New Enbridge Straits Maritime Operations Center unveiled

MACKINAW CITY — As Enbridge continues to progress on its long-term Line 5 tunnel project through the Straits of Mackinac, the Canadian-based company gave a behind-the-scenes look into its Enbridge Straits Maritime Operations Center this week.

The operations center, which went into service last October and became fully operational this past summer, has crews working around the clock 24 hours, seven days a week and 365 days a year to ensure the safety and protection of the waterway, which serves as a busy passage for marine shipping on the Great Lakes.

“The ESMOC is another example of Enbridge implementing extraordinary measures to help ensure the safety and protection of the Straits of Mackinac, particularly as the Great Lakes Tunnel Project progresses,” the company stated in a release.

Line 5 spans 645 miles from Superior, Wisconsin, to Sarnia, Ontario, and splits into dual pipelines that run parallel to each other stretching 4 1/2 miles through the Straits area.

Commissioned in 1953, the 67-year old pipeline has raised concerns in recent years regarding its long-term viability in the Straits, and the devastating effects on the Great Lakes and state of Michigan if an oil spill were to occur. The pipeline transports nearly 23 million gallons, or 540,000 barrels of crude oil and petroleum products per day.

Enbridge’s long-term solution for eliminating any potential incident is to build a tunnel to house the pipeline up to 100 feet deep beneath the lakebed by 2024.

Deemed the “Great Lakes Tunnel Project,” an agreement for the plan was reached with the Mackinac Straits Corridor Authority (MSCA) on Dec. 19, 2018. Enbridge is pledging a $500 million private investment to fund the project and hopes to begin construction next year, with the tunnel slated to be complete by 2024.

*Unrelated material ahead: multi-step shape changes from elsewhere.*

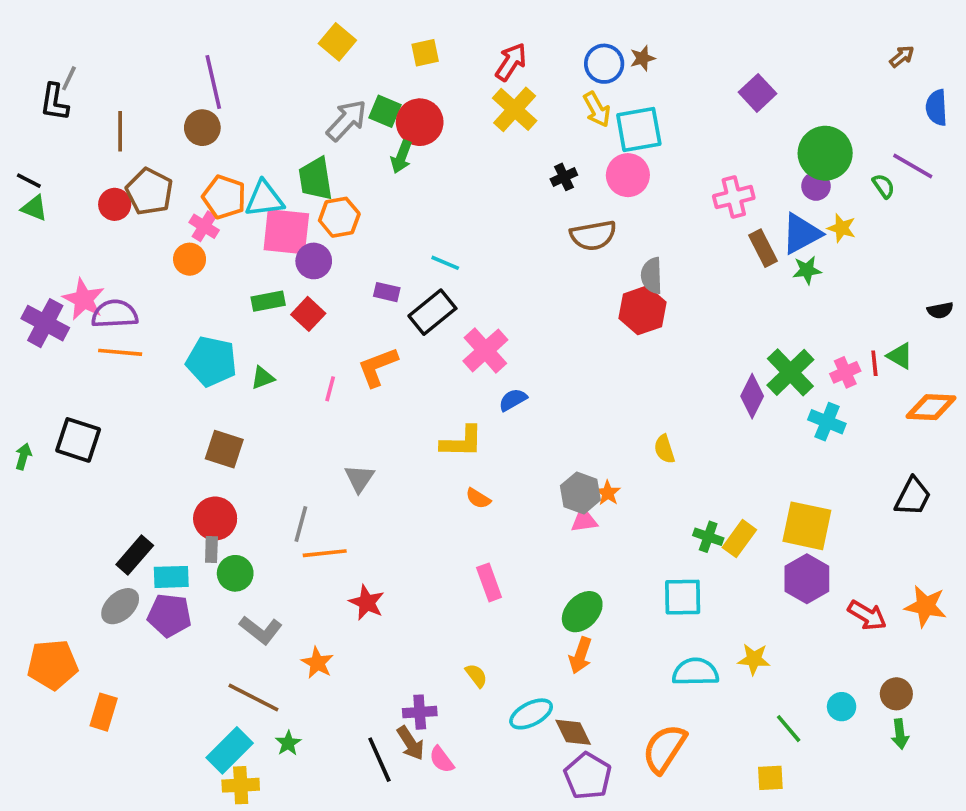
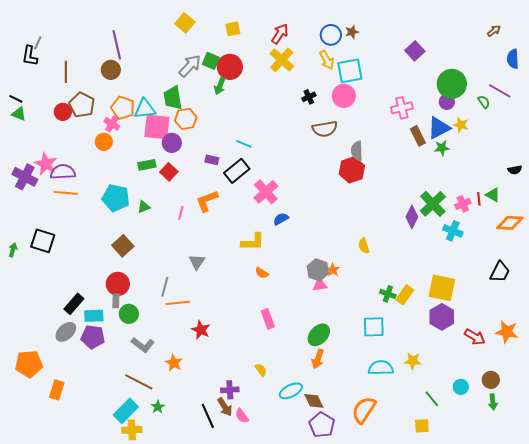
brown square: (224, 449) -> (123, 246), turned 30

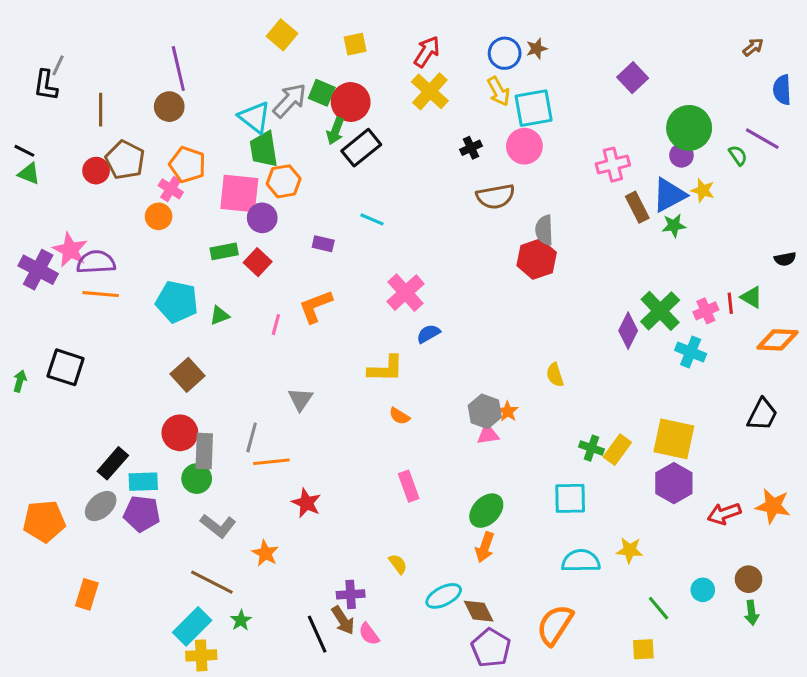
cyan triangle: (145, 109) -> (255, 117), moved, turned 45
black rectangle: (237, 171) -> (361, 148), moved
gray rectangle: (116, 301) -> (204, 451), moved, size x1.6
red arrow: (475, 337) -> (724, 514), turned 130
orange pentagon: (29, 364) -> (44, 521), moved

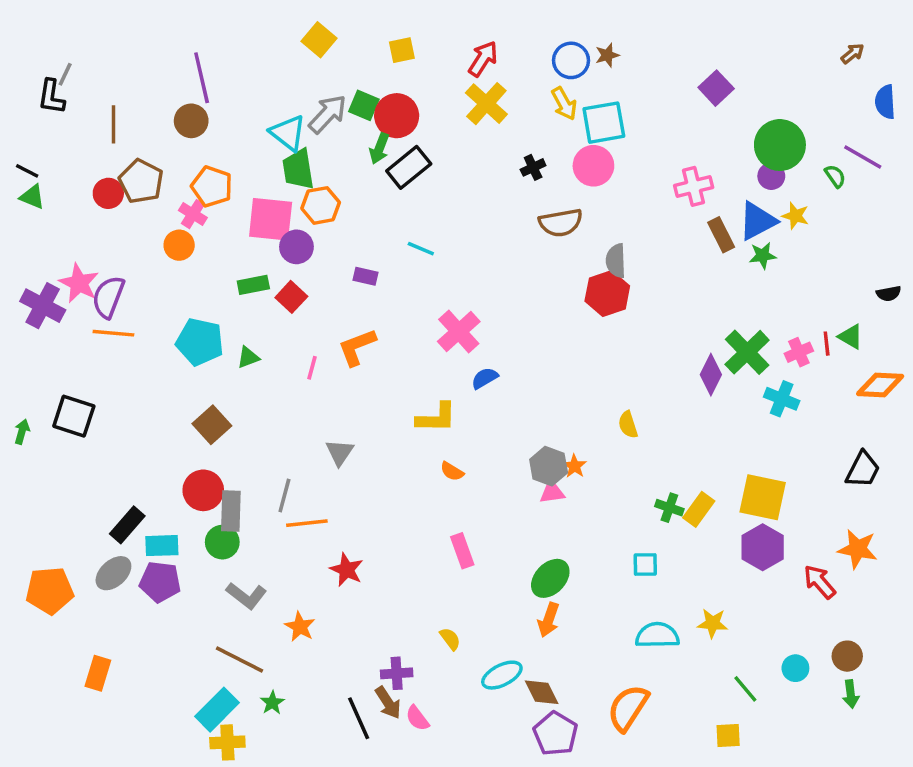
purple semicircle: (96, 262) -> (108, 297), turned -66
cyan square: (570, 498) -> (645, 565), size x0.7
orange star: (773, 506) -> (858, 549), moved
red arrow: (724, 514) -> (820, 582), turned 68

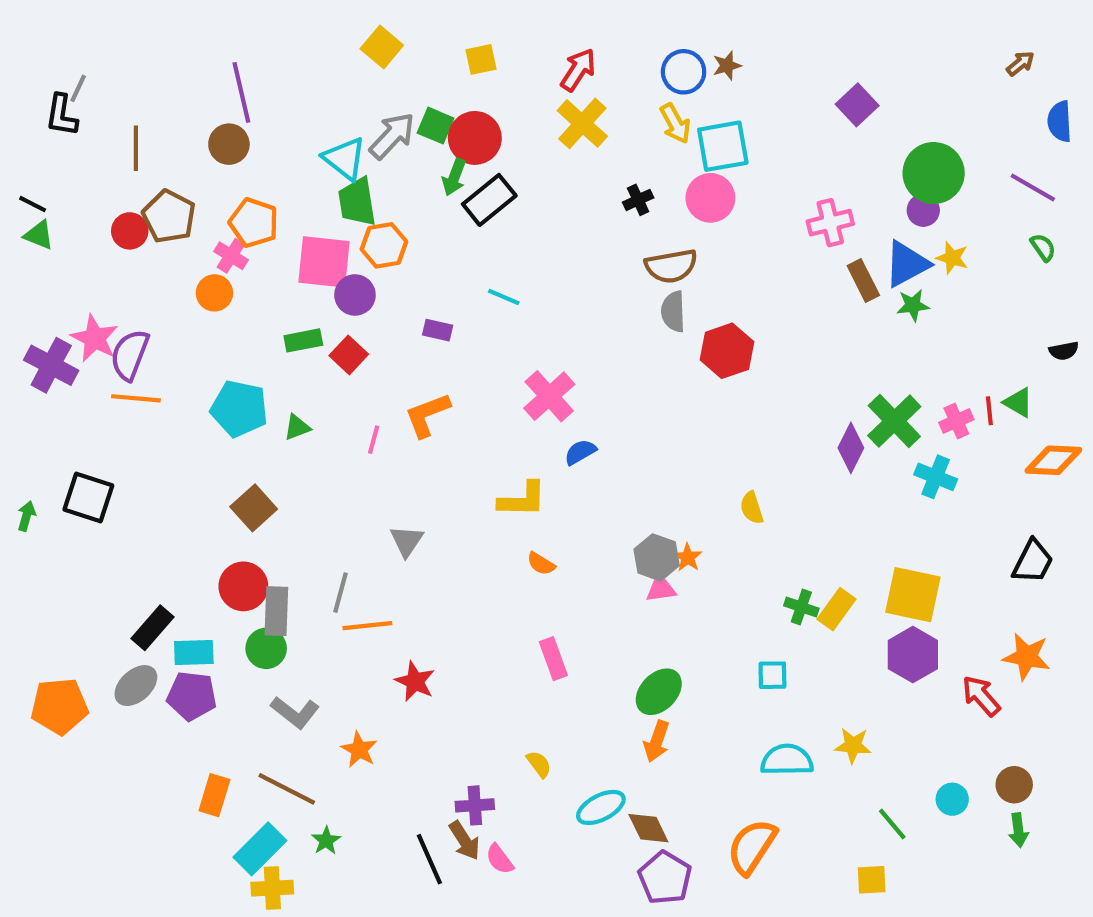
green semicircle: (835, 176) -> (1043, 247), moved
gray semicircle: (616, 261) -> (673, 312), moved
orange rectangle: (98, 673) -> (214, 795), moved

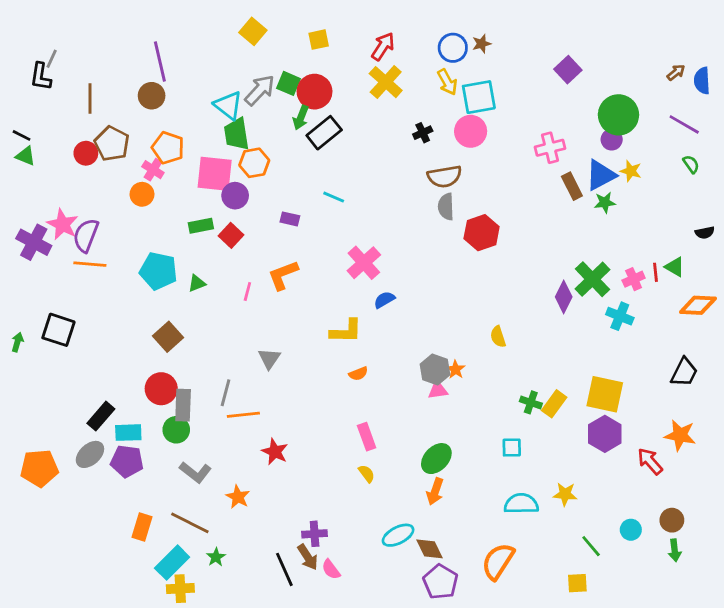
brown arrow: (1020, 64) -> (676, 72), moved
orange semicircle: (541, 564) -> (358, 374), turned -54
yellow semicircle: (539, 764) -> (367, 474), moved

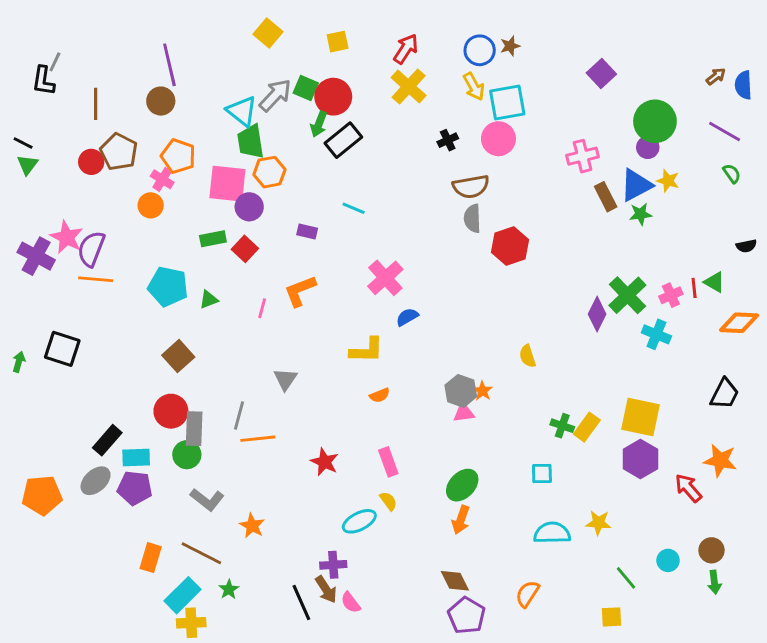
green triangle: (26, 156) -> (27, 165), turned 45
red star: (275, 452) -> (325, 462), moved
cyan ellipse: (398, 535) -> (359, 521), moved
orange semicircle: (498, 561) -> (527, 594), size x0.7

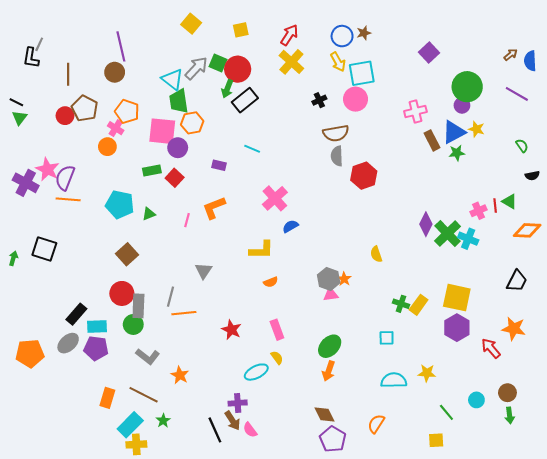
green semicircle: (732, 173) -> (522, 146), moved
green cross: (627, 295) -> (448, 234), moved

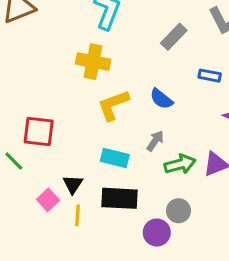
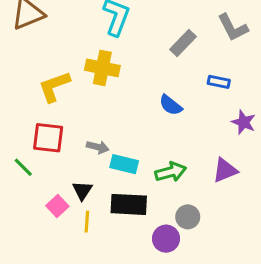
yellow L-shape: (113, 105) -> (54, 87), moved
gray arrow: (155, 141) -> (98, 147), moved, turned 70
green arrow: (180, 164) -> (171, 172), moved

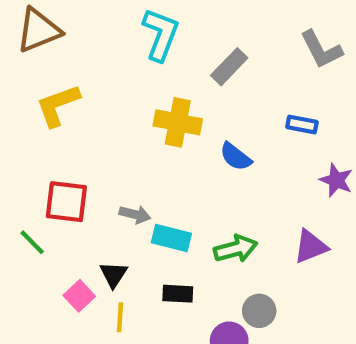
gray rectangle: (183, 43) -> (229, 67), moved
yellow cross: (102, 68) -> (178, 122), moved
yellow L-shape: (54, 87) -> (58, 105), moved
black rectangle: (129, 204) -> (178, 294), size x0.6

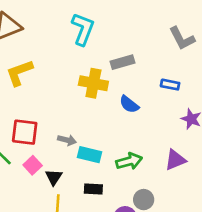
gray rectangle: (229, 67) -> (122, 62), moved, turned 30
pink square: (79, 296) -> (33, 165), moved

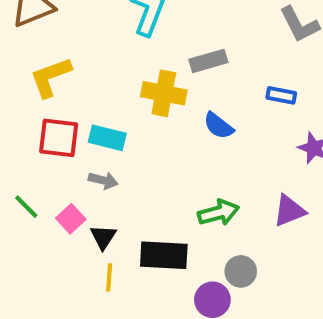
red square: (25, 132) -> (59, 138), moved
gray arrow: (67, 140) -> (103, 180), moved
cyan rectangle: (89, 155) -> (107, 138), moved
black rectangle: (93, 189) -> (164, 255), size x1.6

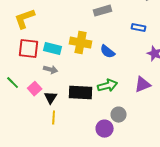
yellow cross: (164, 93) -> (81, 43), moved
blue semicircle: (218, 126) -> (108, 52), moved
black rectangle: (164, 255) -> (81, 93), moved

Enbridge has partnered with Jay Dee Contractors Inc. of downstate Livonia and Obayashi Corporation, a Japanese tunnel construction firm to lead the project.

Enbridge claims the tunnel will virtually eliminate any chance of a pipeline incident in the Straits, according to its website. While completion of the project is still an estimated four years away, ESMOC will help monitor the potential for any incidents or anchor strikes in a variety of ways.

The center, located in Mackinaw City, allows Enbridge to closely monitor the pipeline with patrol boats, radio communication, surveillance and more.

Patrol boats can be found on the waters of Lake Michigan and Lake Huron 24/7, which keep a close eye on Line 5 and can also monitor passing vessels to perform visual inspections of anchor positions. At least one patrol boat is always stationed over Line 5 weather permitting.

Enbridge has also implemented what’s called the ‘Guardian Protect’ system, which allows the company to identify approaching vessels in the Straits area and issue those vessels a safety notification of the ‘no anchor zone.’

Radio contact can be made to passing ships to confirm anchor position when necessary, and six high-definition cameras are also in the process of being installed at both ends of the Straits for vessel surveillance. Enbridge also has high-tech weather monitoring tools for tracking wind speed and wave heights.

The around-the-clock staff have the ability to monitor the Guardian Protect system, coordinate patrol boats and keep an eye on weather data. Staff also has access to immediate communication with the pipeline maintenance teams, the U.S. Coast Guard and local authorities if necessary.

ESMOC also has a 34-foot fast response boat for Enbridge’s emergency response capabilities. While Enbridge will be the primary user of the response boat, which has the ability to spray up to 1,250 gallons of water per minute to battle water or land based fires, the company also said it’ll be available to first responders in the area if necessary.

Enbridge operations manager for northern Michigan Bob Lehto said in the release that ESMOC is a world-class safety system for protecting Michigan’s waterways.

“It’s unprecedented for a company like Enbridge to have a (marine) system like this in place to protect our assets,” he said. “It’s analogous to what government agencies do at ports and waterways throughout the world.”

If a problem with a passing vessel persists that ESMOC can’t resolve on its own, Enbridge says it has the ability to immediately contact the Coast Guard or local authorities and can shut the dual pipelines down immediately in case of an emergency.

Enbridge described the ESMOC system as a short-term solution, but the company’s long-term solution continues to be the Great Lakes Tunnel Project.

“The ESMOC and all the safety measures in place are immediate, near-term solutions for making the Straits of Mackinac safer,” the release said. “A long-term solution is housing the pipeline in a tunnel deep under the lakebed. This would eliminate the chance of an anchor strike. Enbridge has made a commitment to the State and its residents that we will pay for and build the tunnel project. We believe it’s the best way to protect the environment while still keeping energy flowing safely to the state and region.”